Extending pathways and processes using molecular interaction networks to analyse cancer genome data
- Equal contributors
1 School of Computer Science, Nottingham University, Jubilee Campus, NG81BB Nottingham, UK
2 Structural Biology and Biocomputing Program, Spanish National Cancer Research Centre, CNIO, E-28029 Madrid, Spain
3 Luminy Institute of Mathematics, UMR6206, Campus de Luminy, Case 907, 13288 Marseilles Cedex 9, France
BMC Bioinformatics 2010, 11:597 doi:10.1186/1471-2105-11-597Published: 13 December 2010
Cellular processes and pathways, whose deregulation may contribute to the development of cancers, are often represented as cascades of proteins transmitting a signal from the cell surface to the nucleus. However, recent functional genomic experiments have identified thousands of interactions for the signalling canonical proteins, challenging the traditional view of pathways as independent functional entities. Combining information from pathway databases and interaction networks obtained from functional genomic experiments is therefore a promising strategy to obtain more robust pathway and process representations, facilitating the study of cancer-related pathways.

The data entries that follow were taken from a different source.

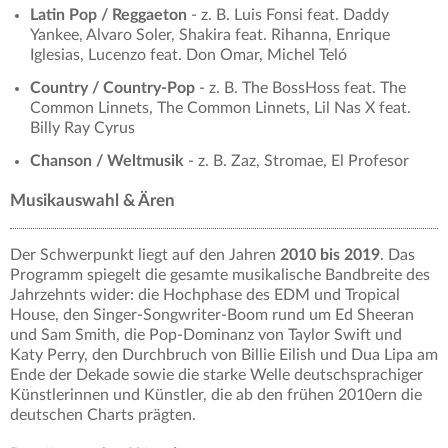
Latin Pop / Reggaeton
- z. B. Luis Fonsi feat. Daddy
Yankee, Alvaro Soler, Shakira feat. Rihanna, Enrique
Iglesias, Lucenzo feat. Don Omar, Michel Teló
Country / Country-Pop
- z. B. The BossHoss feat. The
Common Linnets, The Common Linnets, Lil Nas X feat.
Billy Ray Cyrus
Chanson / Weltmusik
- z. B. Zaz, Stromae, El Profesor
Musikauswahl & Ären
Der Schwerpunkt liegt auf den Jahren
2010 bis 2019
. Das
Programm spiegelt die gesamte musikalische Bandbreite des
Jahrzehnts wider: die Hochphase des EDM und Tropical
House, den Singer-Songwriter-Boom rund um Ed Sheeran
und Sam Smith, die Pop-Dominanz von Taylor Swift und
Katy Perry, den Durchbruch von Billie Eilish und Dua Lipa am
Ende der Dekade sowie die starke Welle deutschsprachiger
Künstlerinnen und Künstler, die ab den frühen 2010ern die
deutschen Charts prägten.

We present a methodology for extending pre-defined protein sets representing cellular pathways and processes by mapping them onto a protein-protein interaction network, and extending them to include densely interconnected interaction partners. The added proteins display distinctive network topological features and molecular function annotations, and can be proposed as putative new components, and/or as regulators of the communication between the different cellular processes. Finally, these extended pathways and processes are used to analyse their enrichment in pancreatic mutated genes. Significant associations between mutated genes and certain processes are identified, enabling an analysis of the influence of previously non-annotated cancer mutated genes.
The proposed method for extending cellular pathways helps to explain the functions of cancer mutated genes by exploiting the synergies of canonical knowledge and large-scale interaction data.